### EXERCISE AIM
Only the lines holding "Yaşında" are wanted here; copy each from the listing.

^^^^^^^^

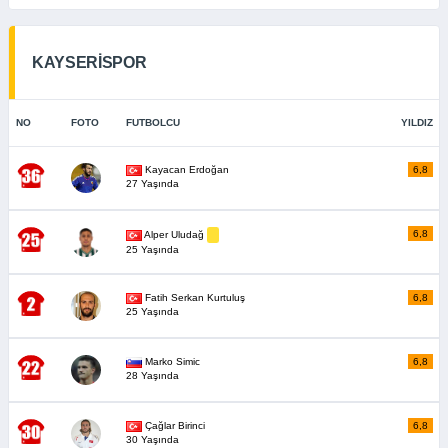
KAYSERİSPOR
NO
FOTO
FUTBOLCU
YILDIZ
Kayacan Erdoğan
6,8
27 Yaşında
6,8
Alper Uludağ
25 Yaşında
Fatih Serkan Kurtuluş
6,8
25 Yaşında
Marko Simic
6,8
28 Yaşında
Çağlar Birinci
6,8
30 Yaşında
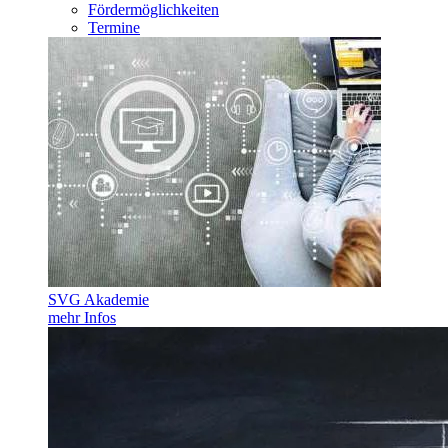
Fördermöglichkeiten
Termine
SVG Akademie
mehr Infos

^^^^^^^^

### RESULT
27 Yaşında
25 Yaşında
25 Yaşında
28 Yaşında
30 Yaşında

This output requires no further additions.